Pouco tempo depois do episódio amargo da cachaça, uma grande rede de supermercados brasileira também considerou ser uma excelente ideia “celebrar” a escravidão para impulsionar as vendas. Dentro de uma de suas lojas, na cidade de São Paulo, foi colocado um manequim de um garoto em trajes amarrotados segurando um enorme cesto carregado de pães e frutas. Havia, entretanto, um detalhe que não incomodou muito a clientela da loja, mas repercutiu negativamente nas redes sociais: tratava-se de um manequim negro com grilhões presos em seus tornozelos, tal qual um escravizado.
Usando da memória para apagar o passado
Esses episódios fazem parte das frequentes explicitações de um tipo de desdém com o qual parte da sociedade encara a própria História. Como se fosse uma esquecimento através da memória, a busca por maior visibilidade (e lucratividade) de um produto ocorre através da banalização e esvaziamento do passado, de seus significados e suas consequências.
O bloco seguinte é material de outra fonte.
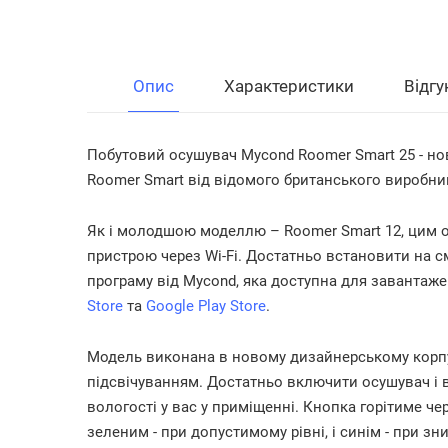
Опис
Характеристики
Відг
Побутовий осушувач Mycond Roomer Smart 25 - нов
Roomer Smart від відомого британського виробни
Як і молодшою моделлю – Roomer Smart 12, цим 
пристрою через Wi-Fi. Достатньо встановити на 
програму від Mycond, яка доступна для заванта
Store
та
Google Play Store
.
Модель виконана в новому дизайнерському корпус
підсвічуванням. Достатньо включити осушувач і ви
вологості у вас у приміщенні. Кнопка горітиме ч
зеленим - при допустимому рівні, і синім - при зн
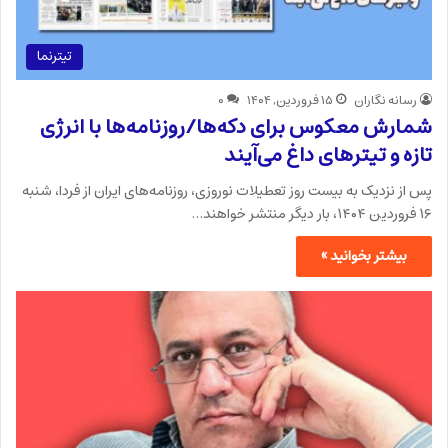
تیترنما
رسانه نگاران
۱۵ فروردین, ۱۴۰۴
۰
شمارش معکوس برای دکه‌ها/روزنامه‌ها با انرژی
تازه و تیترهای داغ می‌آیند
پس از نزدیک به بیست روز تعطیلات نوروزی، روزنامه‌های ایران از فردا، شنبه
۱۶ فروردین ۱۴۰۴، بار دیگر منتشر خواهند…
بیشتر بخوانید »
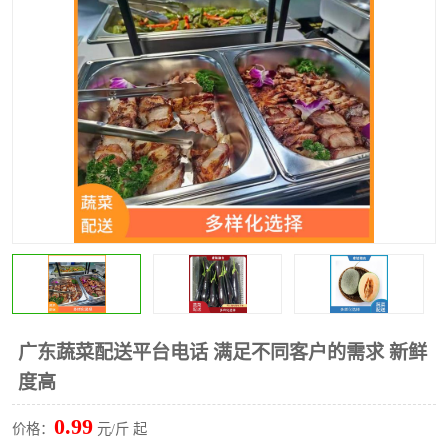
水果配送
广东蔬菜配送平台电话 满足不同客户的需求 新鲜
度高
0.99
价格：
元/斤 起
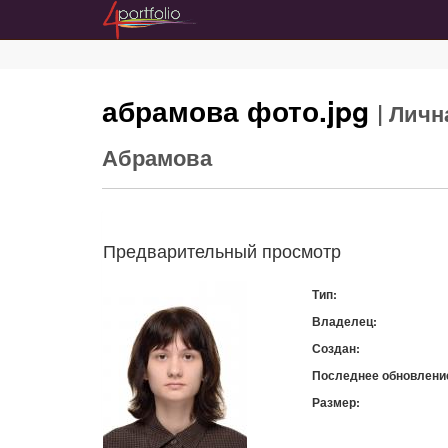
абрамова фото.jpg
| Лич
Абрамова
Предварительный просмотр
Тип:
Владелец:
Создан:
Последнее обновлени
Размер:
Скачать:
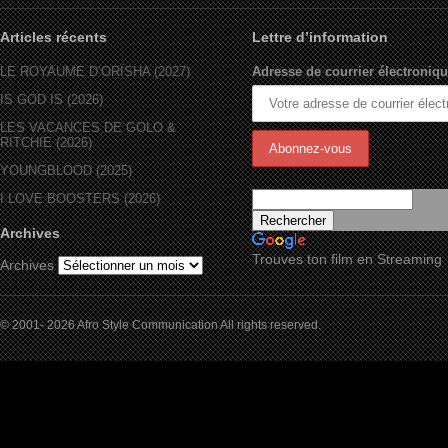
Articles récents
Lettre d’information
LE ROYAUME D’ORÏSHA (2027)
Adresse de courrier électroniqu
IS GOD IS (2026)
LES VACANCES DE GOLO &
RITCHIE (2026)
YOUNGBLOOD (2025)
I LOVE BOOSTERS (2026)
Archives
Trouves ton film en Streaming
Archives
© 2001- 2026 Afro Style Communication All rights reserved.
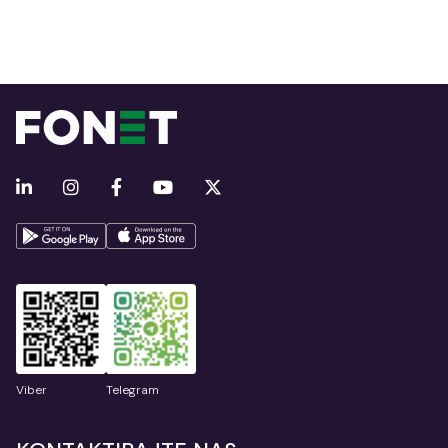
Viber
Telegram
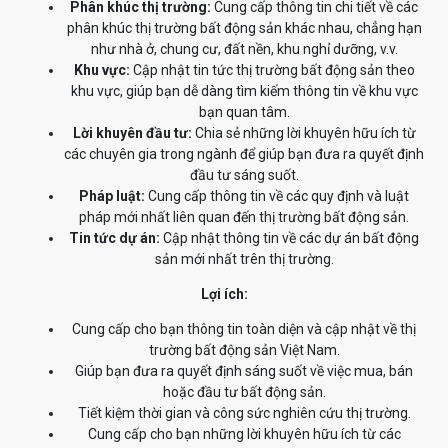
Phân khúc thị trường:
Cung cấp thông tin chi tiết về các
phân khúc thị trường bất động sản khác nhau, chẳng hạn
như nhà ở, chung cư, đất nền, khu nghỉ dưỡng, v.v.
Khu vực:
Cập nhật tin tức thị trường bất động sản theo
khu vực, giúp bạn dễ dàng tìm kiếm thông tin về khu vực
bạn quan tâm.
Lời khuyên đầu tư:
Chia sẻ những lời khuyên hữu ích từ
các chuyên gia trong ngành để giúp bạn đưa ra quyết định
đầu tư sáng suốt.
Pháp luật:
Cung cấp thông tin về các quy định và luật
pháp mới nhất liên quan đến thị trường bất động sản.
Tin tức dự án:
Cập nhật thông tin về các dự án bất động
sản mới nhất trên thị trường.
Lợi ích:
Cung cấp cho bạn thông tin toàn diện và cập nhật về thị
trường bất động sản Việt Nam.
Giúp bạn đưa ra quyết định sáng suốt về việc mua, bán
hoặc đầu tư bất động sản.
Tiết kiệm thời gian và công sức nghiên cứu thị trường.
Cung cấp cho bạn những lời khuyên hữu ích từ các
Da mesma forma como não são situações isoladas, essas indiferenças com o sofrimento alheio também não são exatamente uma novidade.
Em 1970, na época em que a Ditadura Militar (1964-1985) vivenciava seu auge, uma das revistas de maior circulação no Brasil do período publicou uma peça publicitária assustadoramente desrespeitosa. Nela, um homem derrubado está amarrado com os braços para trás, espancado, com hematoma no rosto, de olhos revirados e sua cabeça está caída. Na imagem, esse torturado está sendo levantado do chão com violência, puxado pela sua camisa rasgada pelo personagem principal: o torturador. Se com um braço ele levanta sua vítima, na outra mão ele segura uma espécie de cabo elétrico para incrementar o terror da cena. Esse torturador sorri sadicamente e está vestido somente com sua calça Tergal, a falida marca de roupas que fez essa propaganda. A imagem ocupa página dupla da revista e no alto das duas folhas está escrito em letras gigantescas: “Seja cruel”.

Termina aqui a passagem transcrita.